Running metrics locally

serve-metrics starts an empty registry. Since all metrics use labels, prometheus_client won't emit ml_* lines until at least one observation is recorded in the same process. Use demo-metrics to populate sample values and start the server in one step:

# Start server with sample metrics pre-populated
uv run monitoring demo-metrics --port 8000

# In another terminal
curl -s http://localhost:8000/metrics | grep ^ml_

This limitation goes away once a persistent metric store (Prometheus scraper or pushgateway) replaces the in-process HTTP server.

Trade-offs

Decision	Upside	Downside
Local NDJSON lineage	No infra, simple append-only format	No query/search, no lineage graph
prometheus_client HTTP server	Zero-dependency metrics endpoint	Single process, no persistence across restarts
Pydantic strict contracts	Early detection of upstream drift	Schema must be updated when contracts change
No external backends	Easy local development	Not production-ready without extension

Current validation status

Layer	Status	Detail
P2	Validated against real artifact	Adapter tested against `mobility-feature-pipeline/output/training_dataset_20260403_230612.parquet`. Lineage emission, freshness computation, and validation checks all ran successfully.
P4	Adapter tested against expected format	Adapter tested against a fixture built from P4's `bundle.py` code, matching the exact JSON schema it produces. Full validation requires a real training run to produce `artifacts/<run_id>/`.
P5	Contract integrated, health derivation operational	`ServingMetricsWindow` JSONL ingestion with per-deployment health state classification. P5 emits structured serving artifacts consumed by P6.
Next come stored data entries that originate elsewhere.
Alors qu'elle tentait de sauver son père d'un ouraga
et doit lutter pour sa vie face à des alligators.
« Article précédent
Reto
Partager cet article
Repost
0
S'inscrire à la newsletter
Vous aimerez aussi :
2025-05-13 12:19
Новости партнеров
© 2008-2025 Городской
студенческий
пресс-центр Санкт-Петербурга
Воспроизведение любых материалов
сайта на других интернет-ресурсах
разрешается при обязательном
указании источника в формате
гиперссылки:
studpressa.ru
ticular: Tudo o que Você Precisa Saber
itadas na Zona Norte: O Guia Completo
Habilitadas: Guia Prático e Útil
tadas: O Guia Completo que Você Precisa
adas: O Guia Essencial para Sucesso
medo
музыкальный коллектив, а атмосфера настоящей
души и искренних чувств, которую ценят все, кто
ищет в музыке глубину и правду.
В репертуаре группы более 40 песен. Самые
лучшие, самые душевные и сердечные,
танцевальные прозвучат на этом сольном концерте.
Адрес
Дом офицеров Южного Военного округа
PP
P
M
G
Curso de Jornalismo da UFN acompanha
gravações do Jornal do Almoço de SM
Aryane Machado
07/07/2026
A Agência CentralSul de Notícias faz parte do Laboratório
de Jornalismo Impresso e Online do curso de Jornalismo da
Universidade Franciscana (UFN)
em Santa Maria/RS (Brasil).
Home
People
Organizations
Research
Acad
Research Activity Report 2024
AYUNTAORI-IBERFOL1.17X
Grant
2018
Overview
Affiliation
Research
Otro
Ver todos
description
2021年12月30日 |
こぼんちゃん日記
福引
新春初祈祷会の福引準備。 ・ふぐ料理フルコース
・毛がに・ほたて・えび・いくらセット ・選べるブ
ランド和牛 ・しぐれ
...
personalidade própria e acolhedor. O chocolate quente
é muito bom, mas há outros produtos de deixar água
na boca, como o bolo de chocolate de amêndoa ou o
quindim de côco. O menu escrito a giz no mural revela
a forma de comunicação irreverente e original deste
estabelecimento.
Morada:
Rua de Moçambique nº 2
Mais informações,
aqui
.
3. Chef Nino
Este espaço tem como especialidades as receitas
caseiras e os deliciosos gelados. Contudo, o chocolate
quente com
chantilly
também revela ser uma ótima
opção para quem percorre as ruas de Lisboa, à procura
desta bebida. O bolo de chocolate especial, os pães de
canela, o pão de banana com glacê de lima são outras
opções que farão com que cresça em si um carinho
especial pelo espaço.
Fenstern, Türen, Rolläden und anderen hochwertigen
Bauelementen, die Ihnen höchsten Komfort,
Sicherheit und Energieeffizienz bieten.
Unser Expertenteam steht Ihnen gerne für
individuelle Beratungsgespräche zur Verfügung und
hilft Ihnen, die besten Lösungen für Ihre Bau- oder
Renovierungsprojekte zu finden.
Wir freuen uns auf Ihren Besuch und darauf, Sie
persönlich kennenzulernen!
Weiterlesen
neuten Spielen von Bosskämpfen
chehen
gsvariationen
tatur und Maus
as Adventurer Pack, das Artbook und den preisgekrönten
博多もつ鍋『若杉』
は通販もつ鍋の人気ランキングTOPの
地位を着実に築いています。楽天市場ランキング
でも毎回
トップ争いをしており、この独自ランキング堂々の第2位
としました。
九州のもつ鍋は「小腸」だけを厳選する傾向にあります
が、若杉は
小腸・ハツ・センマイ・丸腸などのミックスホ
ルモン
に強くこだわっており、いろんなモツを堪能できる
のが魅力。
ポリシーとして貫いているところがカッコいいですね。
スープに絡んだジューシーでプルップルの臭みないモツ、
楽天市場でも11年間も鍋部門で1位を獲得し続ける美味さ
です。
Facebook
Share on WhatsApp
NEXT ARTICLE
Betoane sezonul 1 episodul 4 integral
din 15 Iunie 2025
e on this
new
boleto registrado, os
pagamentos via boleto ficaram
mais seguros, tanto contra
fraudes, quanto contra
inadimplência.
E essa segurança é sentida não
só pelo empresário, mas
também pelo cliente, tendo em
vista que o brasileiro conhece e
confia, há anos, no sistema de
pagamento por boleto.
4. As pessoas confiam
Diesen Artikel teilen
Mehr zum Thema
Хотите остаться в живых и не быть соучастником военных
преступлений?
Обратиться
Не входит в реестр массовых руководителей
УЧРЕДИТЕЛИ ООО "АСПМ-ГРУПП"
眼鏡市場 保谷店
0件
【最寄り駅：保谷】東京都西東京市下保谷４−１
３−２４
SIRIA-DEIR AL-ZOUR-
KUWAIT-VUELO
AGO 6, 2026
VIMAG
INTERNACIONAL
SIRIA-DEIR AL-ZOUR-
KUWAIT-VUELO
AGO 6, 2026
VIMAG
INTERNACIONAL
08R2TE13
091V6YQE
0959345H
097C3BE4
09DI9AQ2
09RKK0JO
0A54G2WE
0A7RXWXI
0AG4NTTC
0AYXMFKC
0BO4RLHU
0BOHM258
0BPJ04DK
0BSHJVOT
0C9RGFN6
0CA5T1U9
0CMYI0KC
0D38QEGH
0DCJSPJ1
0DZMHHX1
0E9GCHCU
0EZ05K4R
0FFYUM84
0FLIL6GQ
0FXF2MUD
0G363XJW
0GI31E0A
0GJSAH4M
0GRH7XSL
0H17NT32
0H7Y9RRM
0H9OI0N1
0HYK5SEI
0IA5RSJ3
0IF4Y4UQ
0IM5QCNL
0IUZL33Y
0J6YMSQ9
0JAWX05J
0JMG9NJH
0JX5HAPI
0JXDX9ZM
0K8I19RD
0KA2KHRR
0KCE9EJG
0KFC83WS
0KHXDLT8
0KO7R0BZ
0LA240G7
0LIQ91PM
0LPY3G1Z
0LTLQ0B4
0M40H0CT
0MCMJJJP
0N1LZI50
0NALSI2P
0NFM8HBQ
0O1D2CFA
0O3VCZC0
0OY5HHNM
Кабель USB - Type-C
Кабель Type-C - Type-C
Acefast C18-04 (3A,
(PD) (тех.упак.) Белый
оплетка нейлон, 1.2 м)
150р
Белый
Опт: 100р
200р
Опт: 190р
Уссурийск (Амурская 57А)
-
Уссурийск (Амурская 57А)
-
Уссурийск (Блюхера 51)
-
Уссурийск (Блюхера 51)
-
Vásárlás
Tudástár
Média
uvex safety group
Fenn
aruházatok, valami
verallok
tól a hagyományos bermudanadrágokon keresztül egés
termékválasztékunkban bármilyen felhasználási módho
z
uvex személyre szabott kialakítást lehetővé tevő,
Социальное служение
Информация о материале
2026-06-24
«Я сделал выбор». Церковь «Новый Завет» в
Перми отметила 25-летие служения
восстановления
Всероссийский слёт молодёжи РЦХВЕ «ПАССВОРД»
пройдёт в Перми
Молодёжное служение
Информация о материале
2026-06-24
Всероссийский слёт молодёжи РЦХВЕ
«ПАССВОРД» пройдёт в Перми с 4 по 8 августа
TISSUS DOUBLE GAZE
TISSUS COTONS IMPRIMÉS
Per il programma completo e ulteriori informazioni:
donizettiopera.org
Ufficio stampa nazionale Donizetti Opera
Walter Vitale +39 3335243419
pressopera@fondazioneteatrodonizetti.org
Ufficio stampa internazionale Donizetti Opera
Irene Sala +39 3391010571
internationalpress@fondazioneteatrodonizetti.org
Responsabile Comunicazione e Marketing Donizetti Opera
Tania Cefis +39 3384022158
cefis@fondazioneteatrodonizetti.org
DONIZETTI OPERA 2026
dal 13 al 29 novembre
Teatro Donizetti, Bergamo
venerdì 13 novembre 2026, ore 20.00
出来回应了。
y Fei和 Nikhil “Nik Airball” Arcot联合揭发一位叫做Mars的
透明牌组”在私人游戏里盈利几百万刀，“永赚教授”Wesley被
P2 contract mapping (real artifact)

Artifact: mobility-feature-pipeline/output/training_dataset_20260403_230612.parquet

P2 does not emit a standalone JSON file. It embeds metadata in the Parquet schema. The adapter contracts/adapters.py:adapt_p2_parquet reads this metadata and constructs the P6 DatasetMetadata contract.

P6 field	P2 actual source	Mapping
`dataset_name`	Parquet filename stem	Derived
`dataset_version`	`build_timestamp` (YYYYMMDD_HHMMSS)	Parsed to ISO-8601
`path`	Parquet file path	Direct
`built_at`	`build_timestamp`	Parsed to datetime
`row_count`	Parquet schema metadata `row_count`	Direct (string to int)
`feature_count`	Column count minus non-feature cols	Derived (22 features)
`target`	Known: `target_empty_next_hour`	Hardcoded
`entity`	Known: `station_id`	Hardcoded
`event_ts`	Known: `obs_ts`	Hardcoded

Requires pyarrow at runtime.

P4 contract mapping (expected format, not yet validated against real artifact)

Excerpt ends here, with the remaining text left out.